As I wrote this, our Saving Our Own Hands-On Training (SOO HOT) team was preparing for the annual volunteer firefighter training seminar, hosted this year by Oliver Fire & Rescue in British Columbia from May 2 to 4.

June 2, 2014 
By Ed Brouwer


As I wrote this, our Saving Our Own Hands-On Training (SOO HOT) team was preparing for the annual volunteer firefighter training seminar, hosted this year by Oliver Fire & Rescue in British Columbia from May 2 to 4. We unveiled our new firefighter survival maze, called Firefighter’s Ghost – which is more of an evaluation prop than an instructional one. This new maze is designed in honour of our fallen brothers and sisters. It is our hope that we can learn from their sacrifices. 

An aerial view  
An aerial view of the the Firefighter’s Ghost maze developed by Canwest Fire to teach firefighters when to call a mayday; just five of 100 firefighters stopped before they fell through the trap-door floor.  photos by ed brouwer


 

This year marks the tenth anniversary of the line-of-duty death of Clearwater, B.C., firefighter Chad Shapansky, who died in a structure fire on March 29, 2004. At Shapansky’s funeral, I made a conscious decision to do all I can to promote a standard mayday protocol in Canada. Unfortunately, 10 years later, we in the fire service still spend more time training firefighters to tie knots than to perform self-rescue.     
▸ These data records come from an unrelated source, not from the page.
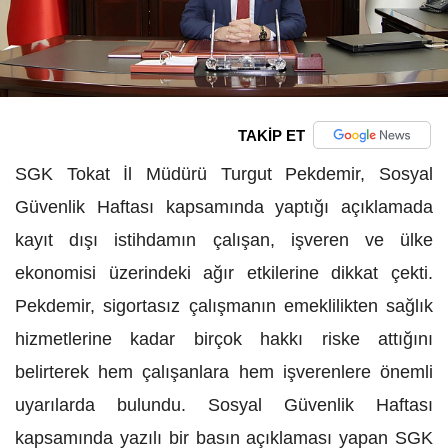
TAKİP ET
SGK Tokat İl Müdürü Turgut Pekdemir, Sosyal
Güvenlik Haftası kapsamında yaptığı açıklamada
kayıt dışı istihdamın çalışan, işveren ve ülke
ekonomisi üzerindeki ağır etkilerine dikkat çekti.
Pekdemir, sigortasız çalışmanın emeklilikten sağlık
hizmetlerine kadar birçok hakkı riske attığını
belirterek hem çalışanlara hem işverenlere önemli
uyarılarda bulundu. Sosyal Güvenlik Haftası
kapsamında yazılı bir basın açıklaması yapan SGK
Whether full time, volunteer or paid on-call, fire personnel routinely conduct operations that put them in dangerous situations. Fire fighting by its very nature places firefighters in close proximity to fire or in areas that have suffered structural damage due to the effects of fire. Falling through burned-out floors or becoming entangled in the debris of a ceiling collapse are real and constant threats.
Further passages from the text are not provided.